Blue Jewelled Verges and Meadows – Ed Dolphin writes for the Sid Valley Biodiversity Group
One of our most insignificant wild plant groups straggles across many areas of the valley studding banks and meadows with tiny blue dots. A close look reveals small, even tiny, but beautifully neat and precise flowers ranging from almost white to vivid Wedgwood blue, May and June are the peak flowering months for Veronica species, Speedwells.
There are at least 300 different Veronica species across the world and they inhabit a wide range of habitats. There are introduced shrubby ones that are grown in gardens, but we have eleven wild species in the valley and they are small, straggly herbaceous plants that can be found in short and long grassland, roadsides, woodland, streamsides and even growing in cracks in walls and pavements.
Some are downily hairy, some are as smooth and bald as Kojak’s head, one even has a crest of hairs growing along the stem. One thing they all have in common is the flowers, they are various shades of blue but all have four petals, the lower one being much smaller, and only two stamens protruding like a pair of horns.
The most prominent species is the Germander Speedwell which has a profusion of striking blue flowers in most months of the year in roadside verges, hedgerows and areas of uncut grass. The Wall Speedwell can survive in harsh environments such as the cracks at the base of buildings, surviving by keeping its head down and producing tiny flowers only 2-3mm across.

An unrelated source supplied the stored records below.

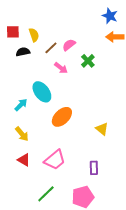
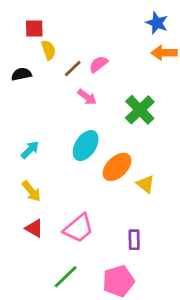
red square: (13, 32) -> (34, 29), moved
black semicircle: (23, 52) -> (21, 74), moved
green cross: (88, 61) -> (140, 110), moved, size x1.5
cyan ellipse: (42, 92) -> (86, 146), moved, turned 70
orange ellipse: (62, 117) -> (117, 167), moved

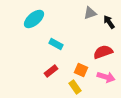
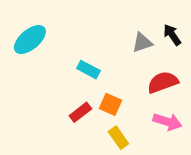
gray triangle: (90, 13) -> (142, 43), moved
cyan ellipse: (34, 19) -> (30, 40), moved
orange square: (81, 70) -> (111, 104), moved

You will often see the two forms of the soft and straggly Ivy-leaved Speedwell in hedgerows. The leaves are plump, have three lobes and look a bit like ivy leaves. One form has tiny bright blue stamens, the other has pale almost pink stamens, but you need a magnifying glass to see the difference.
Many of the boggy streamsides across the valley are filled with the much larger Brooklime whose leaves remind me of a sturdy Basil. When compiling his catalogue of plants in the 18th century, Carl Linnaeus took the old Swedish name for this plant which translates as brook bunch or brook flower and its scientific name became Veronica beccabunga.
The common name Speedwell may have arisen because they are such common plants of the roadside speeding travellers to their destination. If you come across a small straggly plant with blue flowers, take a closer look, if it has four petals and a pair of horns, it will be one of our Speedwells.